Writing in the Dust
This August at Sanctuary First we are Writing in the Dust and revisiting January’s theme of Journalling the Journey. Did you take up our challenge to journal at the start of the year? How’s it going? Taking the time to stop, clear your mind, and write can be an incredibly important tool.
Once, the scribes and the Pharisees tried to catch Jesus out. They wanted to force him to condemn a woman caught in adultery to be stoned to death for her sin. They knew that this maverick’s mission, with its countercultural message of siding with the vulnerable and marginalised, would be compromised if he stood next to the powerful and condoned their harsh punishment. They were right, if Jesus told them to go ahead or even picked up a rock himself it would kill his whole project - stone dead. They also knew that if he took the other route and began equivocating and making excuses, being too flexible about ethics, it would compromise his authority and expose him as another well-meaning idealist. Reactionary conservative or bleeding heart liberal? What would Jesus do?
But as they were speaking, Jesus bent down and began writing in the ground. He did not join the other men that were towering over the woman or turn away as you can imagine many others were doing. He knelt down, so the woman was above him, and he began to write. He did not shoot first and ask questions later. His first reaction was to write and we have no idea what those words were that were swirling in the dust. The men kept questioning him and eventually he stood up and said something that surprised everyone. He sidestepped their trap and challenged them saying, ‘Let anyone among you who is without sin be the first to throw a stone at her.’
He did not rigidly and unthinkingly enforce the status quo but nor did he make wishy washy excuses and allowances, he did not condone or disregard the adultery. Instead of lowering what they understood to be the ethical standard he raised it impossibly high. None of them were able to see themselves as blameless, not somehow compromised, and so in a position to condemn another. Jesus was saying that in order to condemn, one has to be above reproach, not acting out of jealousy, or anger, or envy, or bitterness, or hurt.
Once they were alone, Jesus, himself above reproach, said that he would not condemn her either.
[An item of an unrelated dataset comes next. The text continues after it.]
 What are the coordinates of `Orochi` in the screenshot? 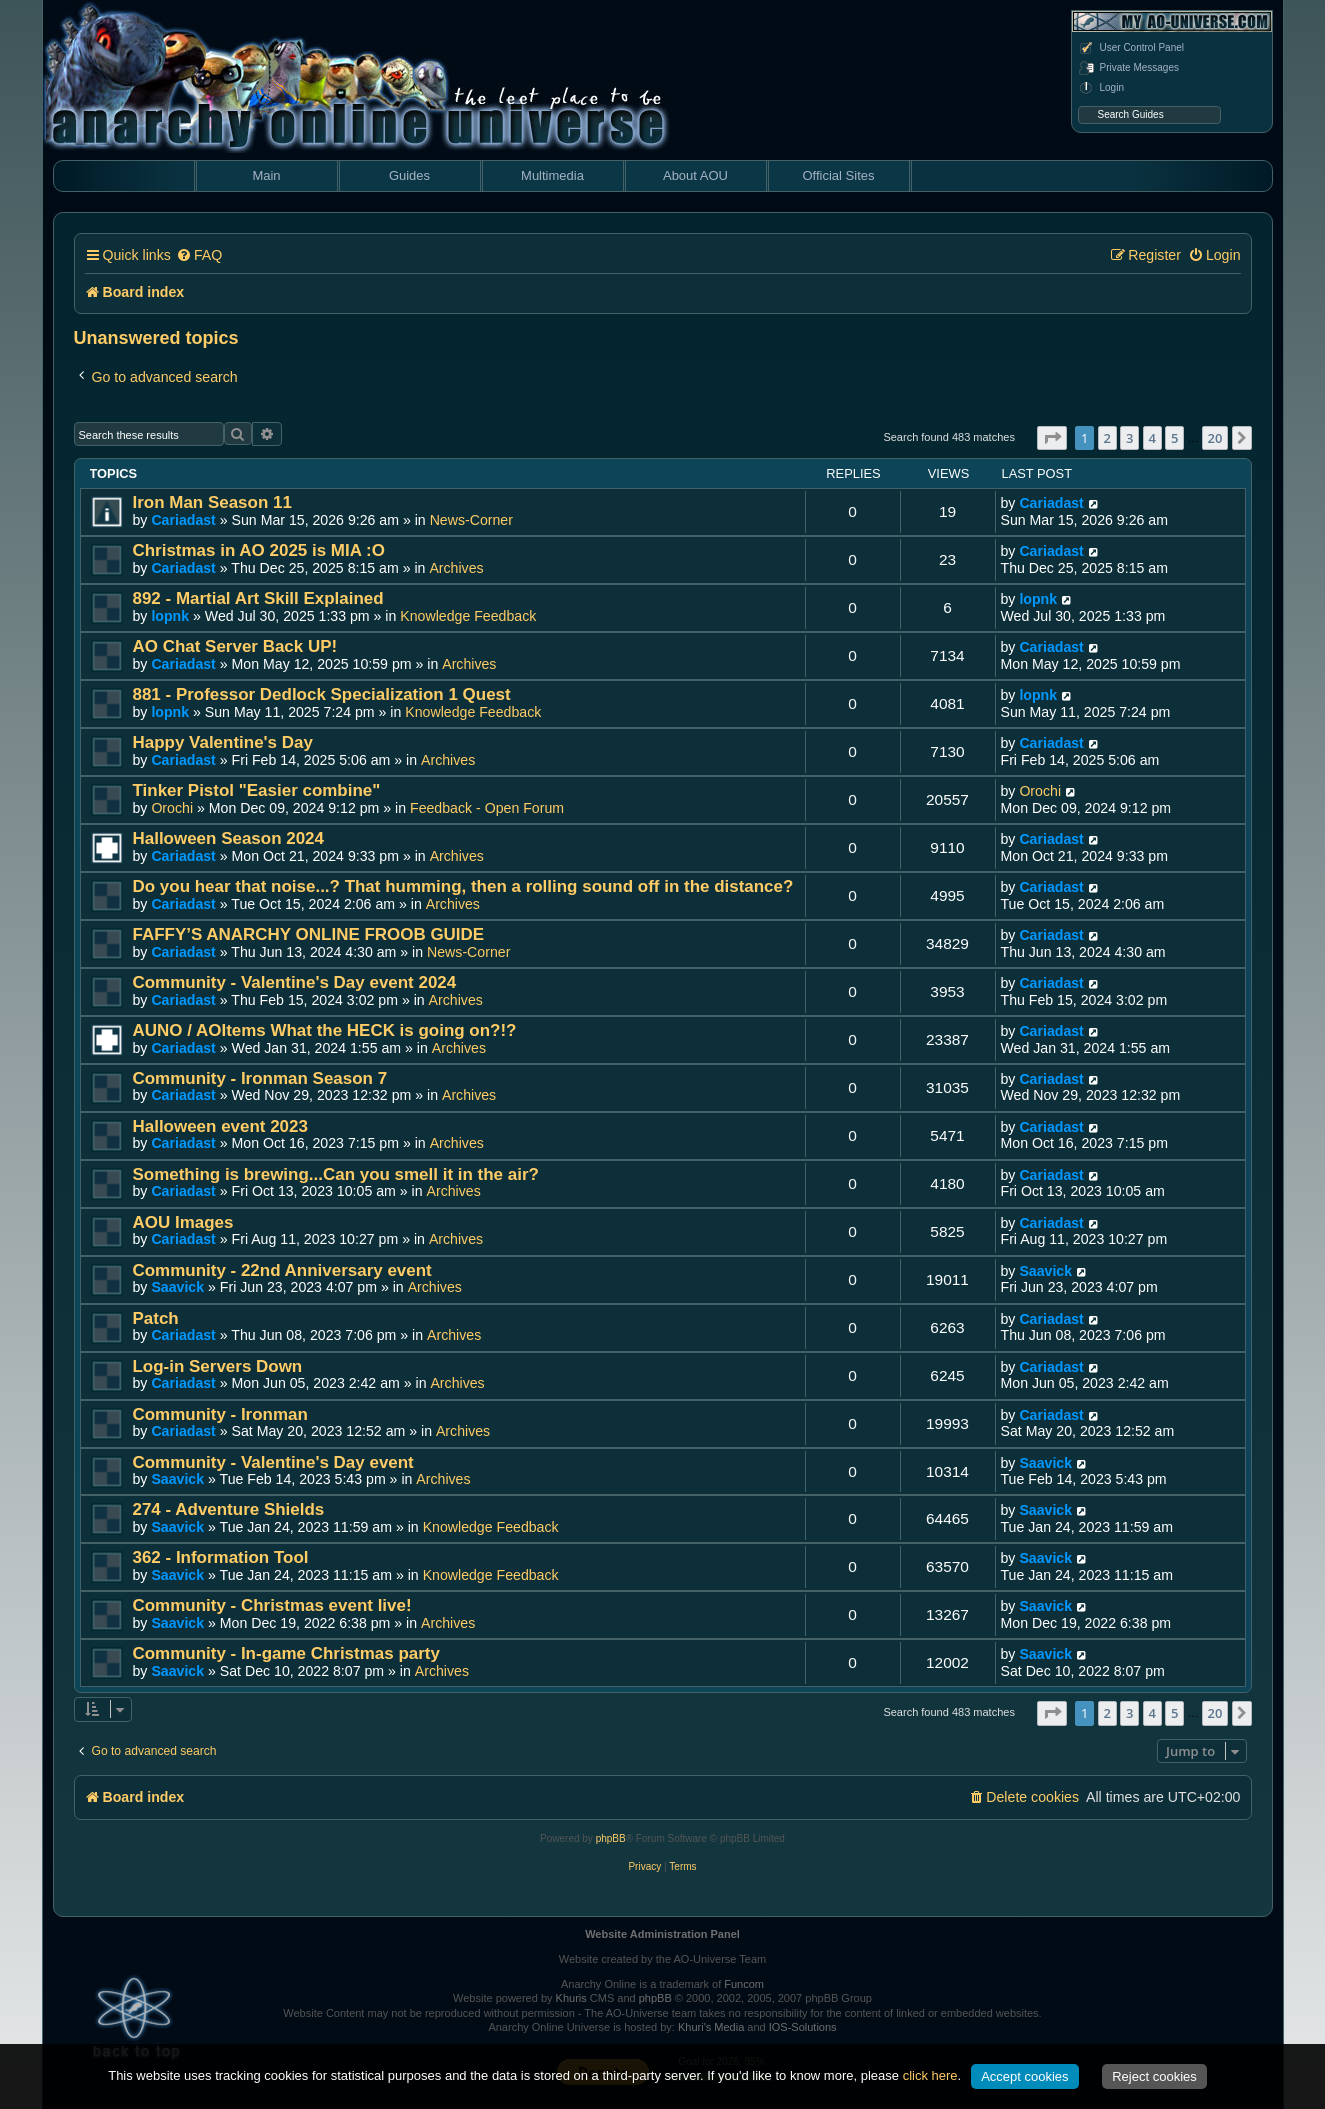 It's located at (172, 808).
A new understanding of God is glimpsed where we begin to see that in order to make these judgments calls you have to be impossibly good and that God - as well as being impossibly good - is impossibly generous. See John 8: 3-11 to read this encounter in the Bible.
What was he writing in the dust? If only we could read it…
Writing in the dust is a fantastic image and a vivid metaphor. Using your finger to try and bring meaning out of a mound of tiny fragments. Wanting to leave a mark while all the time being aware it could just blow away. This month as we return to the topic of journalling we read the lectionary passages in the light of both personal journalling and famous historical diarists who wrestled with what it meant to be alive, to suffer, to love, to live and then knelt down and wrote in the dust…
Each week contains 7 Bible references. Usually 6 from Lectionary + 1 additional reading relating to the sub theme.